Hatch's Battalion was responsible for the kidnapping of two Dakota leaders accused of taking part in the Dakota War of 1862, those two leaders being Shakopee III and Wakan Ozanzan (Dakota: Holy Light) also called Medicine Bottle, who were captured at Fort Garry in January, 1864. The two Mdewakanton Dakota men were later executed by hanging at Fort Snelling on November 11, 1865. Hatch resigned his command of the battalion in the spring of 1864 and was replaced by Charles Powell Adams.

== Personal life ==
Hatch was married to Charlotte C. B. Pierson; together they had 6 children. Charlotte's father, Azariah Pierson, was an Indian agent and one of the founding fathers of Freemasonry in the state of Minnesota. During his time Azariah was the Grand Recorder, Grand Secretary, and eventually the Grand Master for the Grand Lodge of Minnesota. In 1882 Azariah wrote The Traditions, Origin and Early History of Freemasonry which details the traditions and history of Freemasonry along with Masonic rituals and customs.
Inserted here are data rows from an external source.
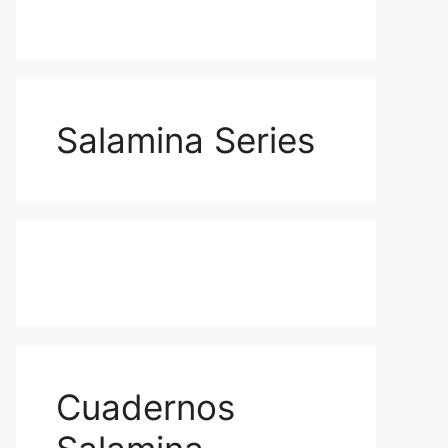
Salamina Series
Cuadernos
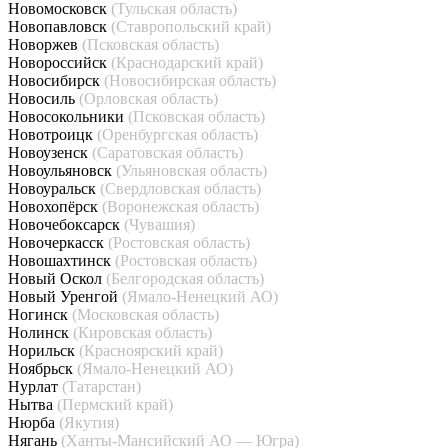
Новомосковск
(Тульская область)
Новопавловск
(Ставропольский край)
Новоржев
(Псковская область)
Новороссийск
(Краснодарский край)
Новосибирск
(Новосибирская область)
Новосиль
(Орловская область)
Новосокольники
(Псковская область)
Новотроицк
(Оренбургская область)
Новоузенск
(Саратовская область)
Новоульяновск
(Ульяновская область)
Новоуральск
(Свердловская область)
Новохопёрск
(Воронежская область)
Новочебоксарск
(Чувашия)
Новочеркасск
(Ростовская область)
Новошахтинск
(Ростовская область)
Новый Оскол
(Белгородская область)
Новый Уренгой
(Ямало-Ненецкий АО)
Ногинск
(Московская область)
Нолинск
(Кировская область)
Норильск
(Красноярский край)
Ноябрьск
(Ямало-Ненецкий АО)
Нурлат
(Татарстан)
Нытва
(Пермский край)
Нюрба
(Якутия)
Нягань
(Ханты-Мансийский АО — Югра)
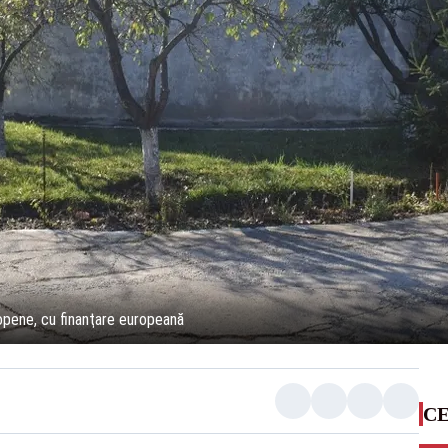
opene, cu finanţare europeană
CE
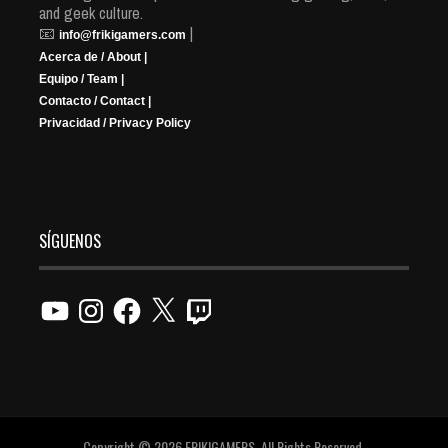
and geek culture.
📧
|
info@frikigamers.com
Acerca de / About |
Equipo / Team |
Contacto / Contact |
Privacidad / Privacy Policy
SÍGUENOS
YouTube
Instagram
Facebook
X
Twitch
Copyright © 2026 FRIKIGAMERS. All Rights Reserved.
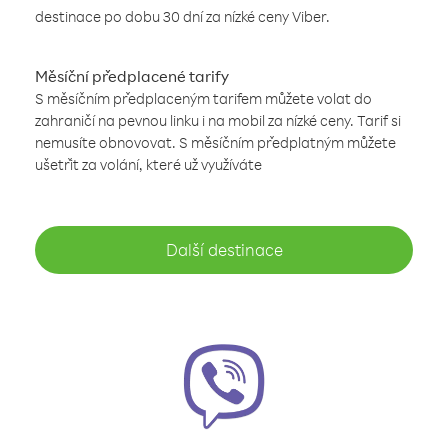
destinace po dobu 30 dní za nízké ceny Viber.
Měsíční předplacené tarify
S měsíčním předplaceným tarifem můžete volat do
zahraničí na pevnou linku i na mobil za nízké ceny. Tarif si
nemusíte obnovovat. S měsíčním předplatným můžete
ušetřit za volání, které už využíváte
Další destinace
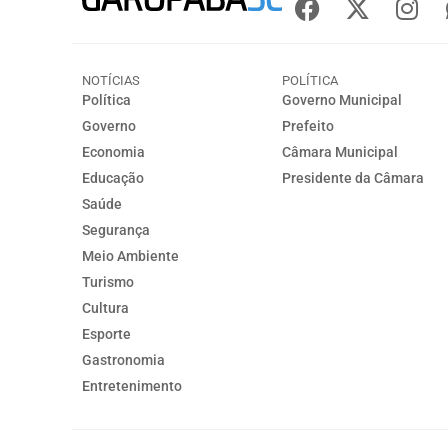
NOTÍCIAS
POLÍTICA
Política
Governo Municipal
Governo
Prefeito
Economia
Câmara Municipal
Educação
Presidente da Câmara
Saúde
Segurança
Meio Ambiente
Turismo
Cultura
Esporte
Gastronomia
Entretenimento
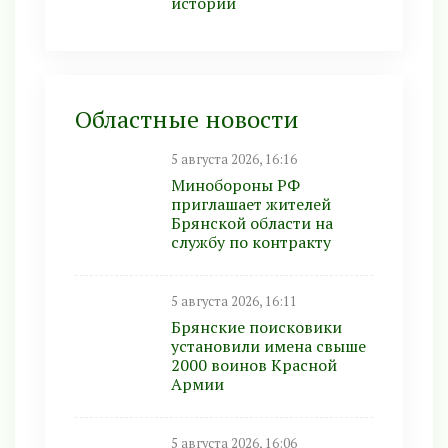
истории
Областные новости
5 августа 2026, 16:16
Минобoроны РФ
приглaшaет житeлeй
Брянской области на
службу по контракту
5 августа 2026, 16:11
Брянские поисковики
установили имена свыше
2000 воинов Красной
Армии
5 августа 2026, 16:06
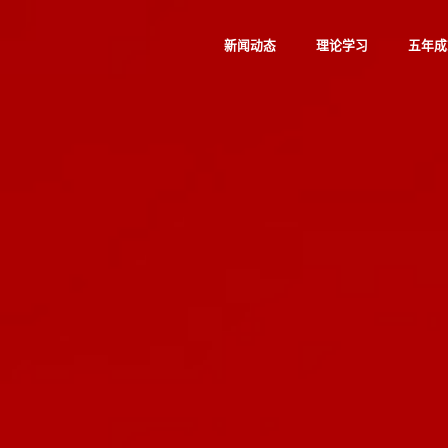
新闻动态
理论学习
五年成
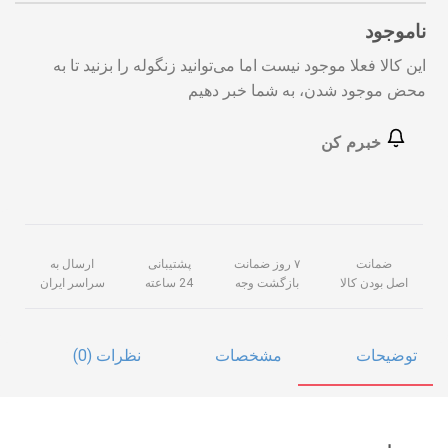
ناموجود
این کالا فعلا موجود نیست اما می‌توانید زنگوله را بزنید تا به
محض موجود شدن، به شما خبر دهیم
خبرم کن
ضمانت
۷ روز ضمانت
پشتیبانی
ارسال به
اصل بودن کالا
بازگشت وجه
24 ساعته
سراسر ایران
توضیحات
مشخصات
نظرات (0)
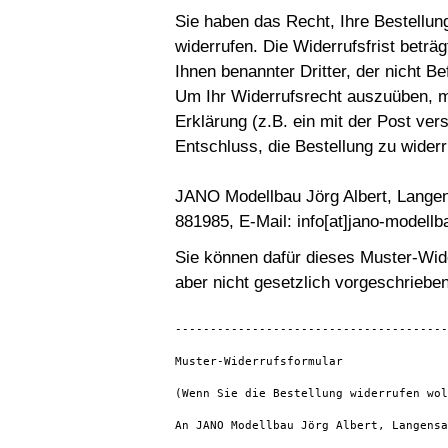
Sie haben das Recht, Ihre Bestellu
widerrufen. Die Widerrufsfrist betr
Ihnen benannter Dritter, der nicht B
Um Ihr Widerrufsrecht auszuüben, m
Erklärung (z.B. ein mit der Post ver
Entschluss, die Bestellung zu widerr
JANO Modellbau Jörg Albert, Langen
881985, E-Mail: info[at]jano-modellb
Sie können dafür dieses Muster-Wid
aber nicht gesetzlich vorgeschrieben
---------------------------------------
Muster-Widerrufsformular

(Wenn Sie die Bestellung widerrufen wol
An JANO Modellbau Jörg Albert, Langensa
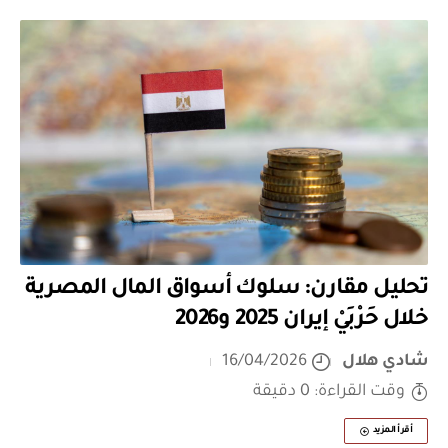
تحليل مقارن: سلوك أسواق المال المصرية
خلال حَرْبَيْ إيران 2025 و2026
شادي هلال
16/04/2026
وقت القراءة: 0 دقيقة
أقرأ المزيد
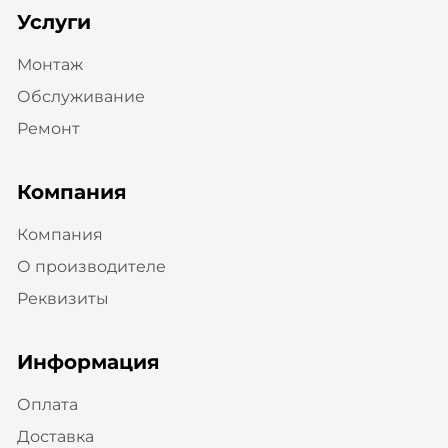
Услуги
Монтаж
Обслуживание
Ремонт
Компания
Компания
О производителе
Реквизиты
Информация
Оплата
Доставка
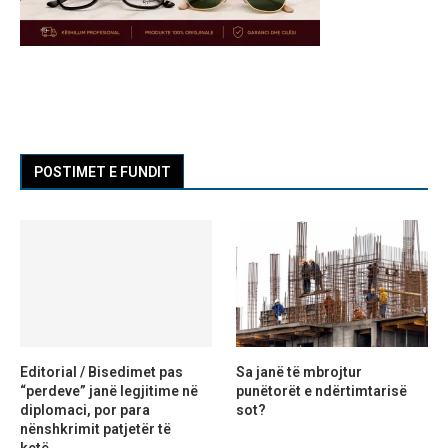
POSTIMET E FUNDIT
Editorial / Bisedimet pas
Sa janë të mbrojtur
“perdeve” janë legjitime në
punëtorët e ndërtimtarisë
diplomaci, por para
sot?
nënshkrimit patjetër të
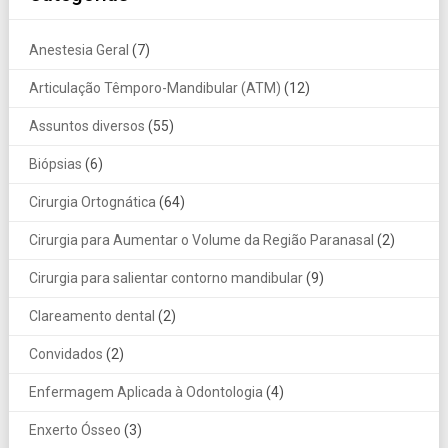
Anestesia Geral
(7)
Articulação Têmporo-Mandibular (ATM)
(12)
Assuntos diversos
(55)
Biópsias
(6)
Cirurgia Ortognática
(64)
Cirurgia para Aumentar o Volume da Região Paranasal
(2)
Cirurgia para salientar contorno mandibular
(9)
Clareamento dental
(2)
Convidados
(2)
Enfermagem Aplicada à Odontologia
(4)
Enxerto Ósseo
(3)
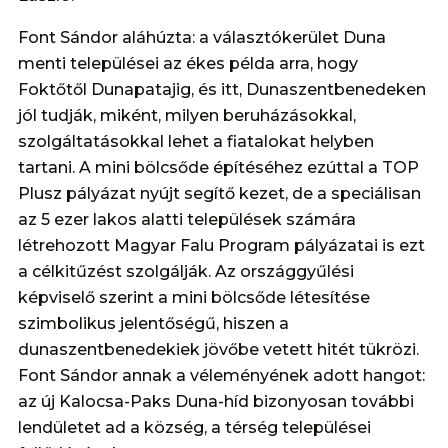
Font Sándor aláhúzta: a választókerület Duna
menti települései az ékes példa arra, hogy
Foktőtől Dunapatajig, és itt, Dunaszentbenedeken
jól tudják, miként, milyen beruházásokkal,
szolgáltatásokkal lehet a fiatalokat helyben
tartani. A mini bölcsőde építéséhez ezúttal a TOP
Plusz pályázat nyújt segítő kezet, de a speciálisan
az 5 ezer lakos alatti települések számára
létrehozott Magyar Falu Program pályázatai is ezt
a célkitűzést szolgálják. Az országgyűlési
képviselő szerint a mini bölcsőde létesítése
szimbolikus jelentőségű, hiszen a
dunaszentbenedekiek jövőbe vetett hitét tükrözi.
Font Sándor annak a véleményének adott hangot:
az új Kalocsa-Paks Duna-híd bizonyosan további
lendületet ad a község, a térség települései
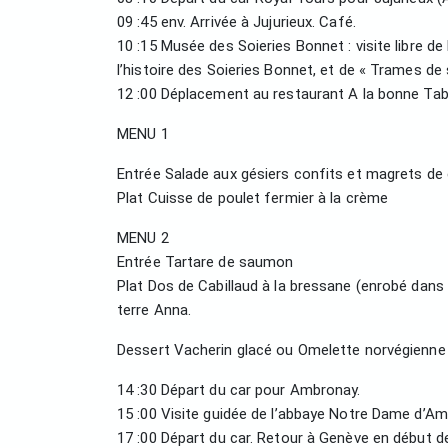
09 :45 env. Arrivée à Jujurieux. Café.
10 :15 Musée des Soieries Bonnet : visite libre 
l’histoire des Soieries Bonnet, et de « Trames de s
12 :00 Déplacement au restaurant A la bonne Tab
MENU 1
Entrée Salade aux gésiers confits et magrets d
Plat Cuisse de poulet fermier à la crème
MENU 2
Entrée Tartare de saumon
Plat Dos de Cabillaud à la bressane (enrobé dan
terre Anna.
Dessert Vacherin glacé ou Omelette norvégienne
14 :30 Départ du car pour Ambronay.
15 :00 Visite guidée de l’abbaye Notre Dame d’Amb
17 :00 Départ du car. Retour à Genève en début de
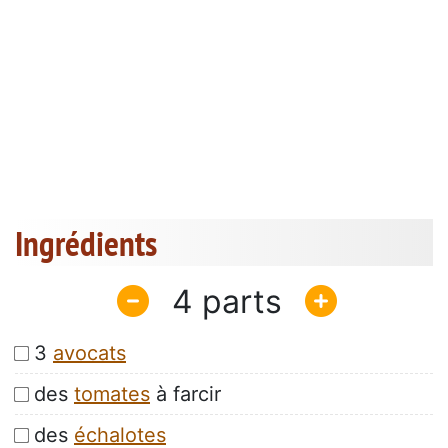
Ingrédients
4
3
avocats
des
tomates
à farcir
des
échalotes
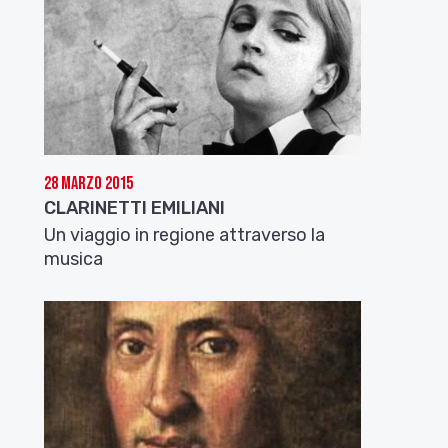
28 Marzo 2015
CLARINETTI EMILIANI
Un viaggio in regione attraverso la
musica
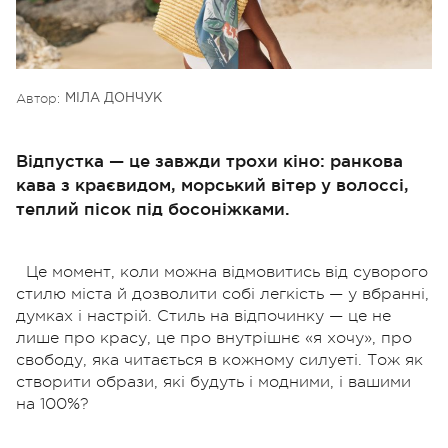
Автор:
МІЛА ДОНЧУК
Відпустка — це завжди трохи кіно: ранкова
кава з краєвидом, морський вітер у волоссі,
теплий пісок під босоніжками.
Це момент, коли можна відмовитись від суворого
стилю міста й дозволити собі легкість — у вбранні,
думках і настрій. Стиль на відпочинку — це не
лише про красу, це про внутрішнє «я хочу», про
свободу, яка читається в кожному силуеті. Тож як
створити образи, які будуть і модними, і вашими
на 100%?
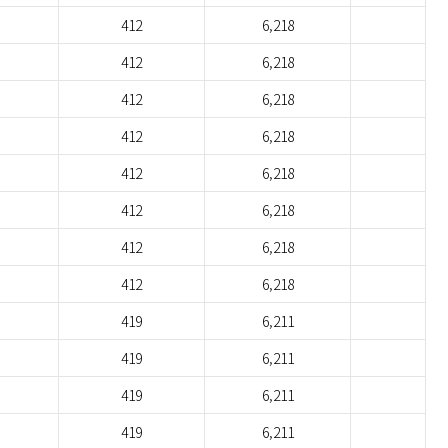
412
6,218
412
6,218
412
6,218
412
6,218
412
6,218
412
6,218
412
6,218
412
6,218
419
6,211
419
6,211
419
6,211
419
6,211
== Later life and death ==
Following his military career Hatch worked for James J. Hill and the Saint Paul, Minneapolis and Manitoba Railway which later became the Great Northern Railway. Aside from the railroad industry Hatch owned a creamery in Saint Paul, Minnesota near the Winona Road which produced cheese. The factory was equipped with a steam engine and was insured for $3,800 and valued at $4,500 in 1875. Hatch died on August 13, 1882 at the age of 57 in his home on Pleasant Avenue in St. Paul, Minnesota due to complications of Cholera Morbus. He is buried in Oakland Cemetery in St. Paul.